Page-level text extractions
....
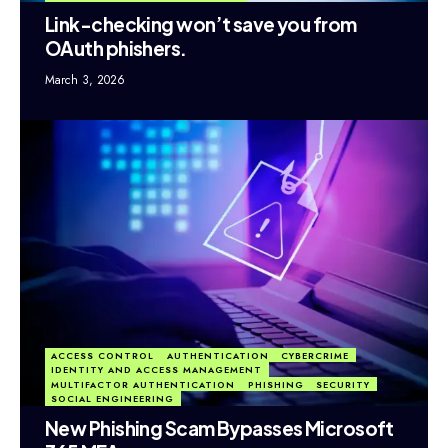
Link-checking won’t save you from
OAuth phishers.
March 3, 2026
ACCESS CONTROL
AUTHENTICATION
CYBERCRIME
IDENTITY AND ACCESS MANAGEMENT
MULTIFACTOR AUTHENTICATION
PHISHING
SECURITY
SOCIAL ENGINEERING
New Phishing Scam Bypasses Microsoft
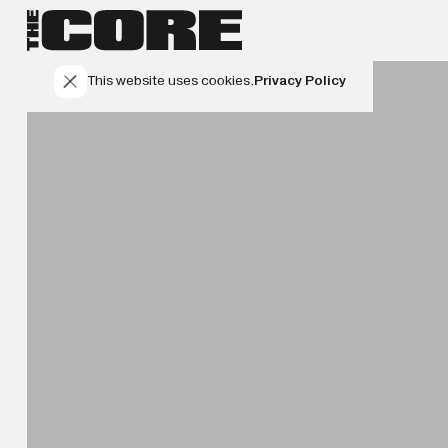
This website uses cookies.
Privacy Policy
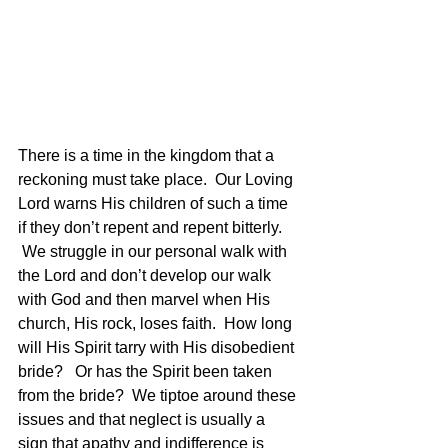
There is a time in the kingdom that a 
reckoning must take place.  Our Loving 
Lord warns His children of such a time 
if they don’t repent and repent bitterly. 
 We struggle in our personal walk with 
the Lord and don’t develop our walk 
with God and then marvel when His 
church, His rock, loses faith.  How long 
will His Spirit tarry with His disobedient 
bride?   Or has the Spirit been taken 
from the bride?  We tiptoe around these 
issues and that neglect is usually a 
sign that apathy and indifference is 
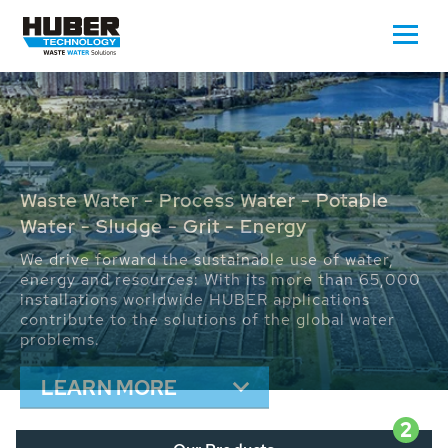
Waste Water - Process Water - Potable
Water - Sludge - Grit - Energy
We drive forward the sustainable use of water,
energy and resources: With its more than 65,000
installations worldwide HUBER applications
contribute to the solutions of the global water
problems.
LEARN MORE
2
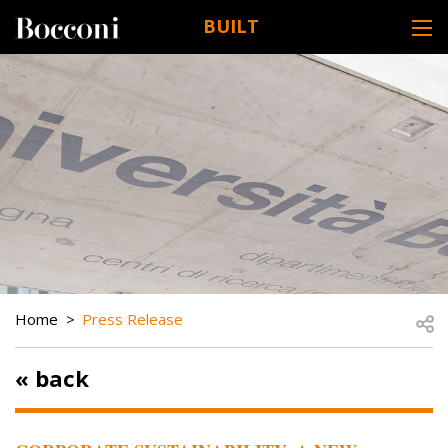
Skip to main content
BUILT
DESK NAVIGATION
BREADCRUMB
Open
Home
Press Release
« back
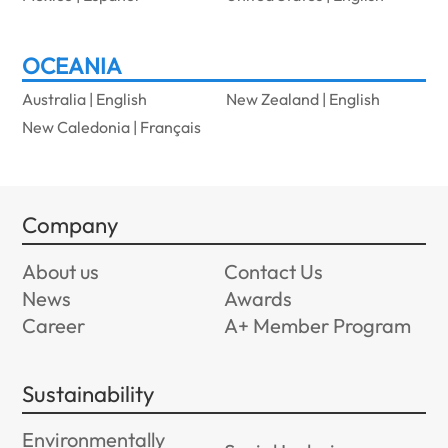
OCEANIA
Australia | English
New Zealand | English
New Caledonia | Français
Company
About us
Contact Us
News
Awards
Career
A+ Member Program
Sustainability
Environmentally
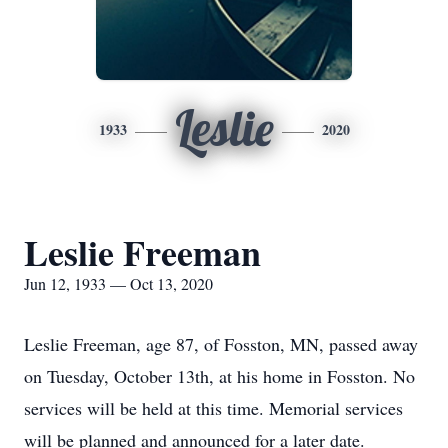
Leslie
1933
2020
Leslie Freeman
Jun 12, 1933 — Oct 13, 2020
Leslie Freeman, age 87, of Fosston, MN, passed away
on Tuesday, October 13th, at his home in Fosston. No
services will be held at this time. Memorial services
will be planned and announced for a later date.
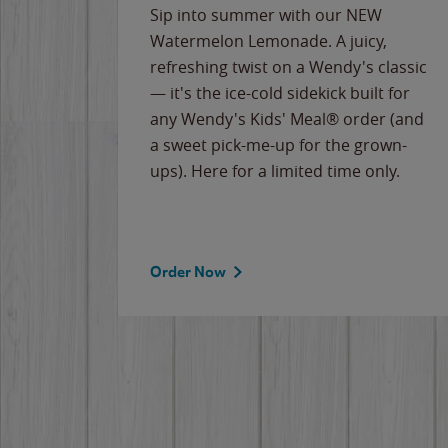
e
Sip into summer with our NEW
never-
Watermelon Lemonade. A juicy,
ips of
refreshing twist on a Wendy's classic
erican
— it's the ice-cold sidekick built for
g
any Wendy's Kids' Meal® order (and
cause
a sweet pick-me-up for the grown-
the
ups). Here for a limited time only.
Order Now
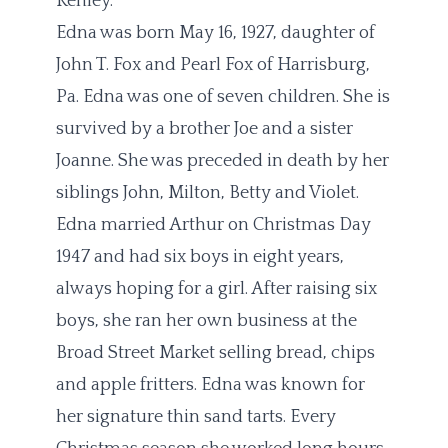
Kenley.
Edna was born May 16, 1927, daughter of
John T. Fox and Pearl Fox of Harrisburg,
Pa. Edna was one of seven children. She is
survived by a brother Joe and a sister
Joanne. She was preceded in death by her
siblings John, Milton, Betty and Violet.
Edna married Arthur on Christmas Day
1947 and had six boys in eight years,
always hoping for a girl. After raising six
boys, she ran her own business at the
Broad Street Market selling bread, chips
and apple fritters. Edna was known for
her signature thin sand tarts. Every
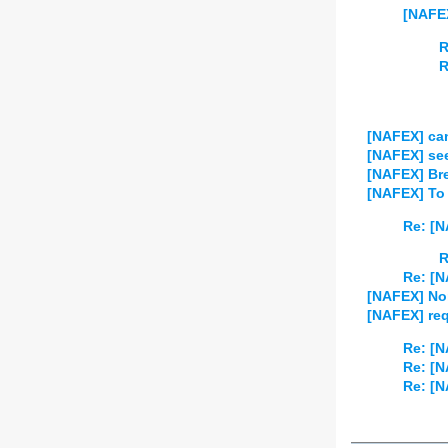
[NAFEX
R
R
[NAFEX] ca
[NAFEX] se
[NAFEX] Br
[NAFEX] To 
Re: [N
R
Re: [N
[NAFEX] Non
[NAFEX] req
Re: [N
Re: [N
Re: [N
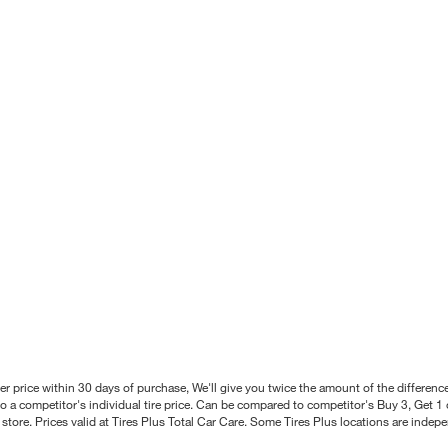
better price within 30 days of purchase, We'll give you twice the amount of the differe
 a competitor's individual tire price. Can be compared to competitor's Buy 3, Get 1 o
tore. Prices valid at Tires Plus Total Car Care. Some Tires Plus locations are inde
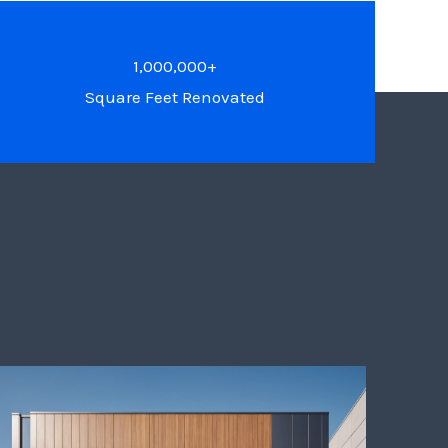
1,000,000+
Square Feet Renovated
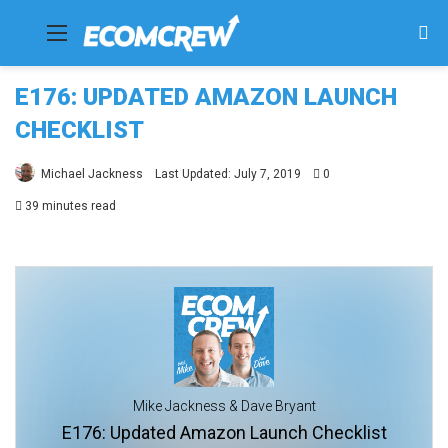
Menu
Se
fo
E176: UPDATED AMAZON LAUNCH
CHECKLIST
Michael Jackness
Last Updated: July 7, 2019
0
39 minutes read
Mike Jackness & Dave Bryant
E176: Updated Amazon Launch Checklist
....
→ WORK INSTRUCTION:
Pictures in the entries do not go into the copy. Print only the lines starting at the one containing "always hoping for a girl. After raising six" and ending at the one containing "a competitor's individual", exactly as they appear.

→ SOLVED EXERCISE:
always hoping for a girl. After raising six
boys, she ran her own business at the
Broad Street Market selling bread, chips
and apple fritters. Edna was known for
her signature thin sand tarts. Every
[NAFEX
R
R
[NAFEX] ca
[NAFEX] se
[NAFEX] Br
[NAFEX] To 
Re: [N
R
Re: [N
[NAFEX] Non
[NAFEX] req
Re: [N
Re: [N
Re: [N
better price within 30 days of purchase, We'll give you twice the amount of the differe
 a competitor's individual tire price. Can be compared to competitor's Buy 3, Get 1 o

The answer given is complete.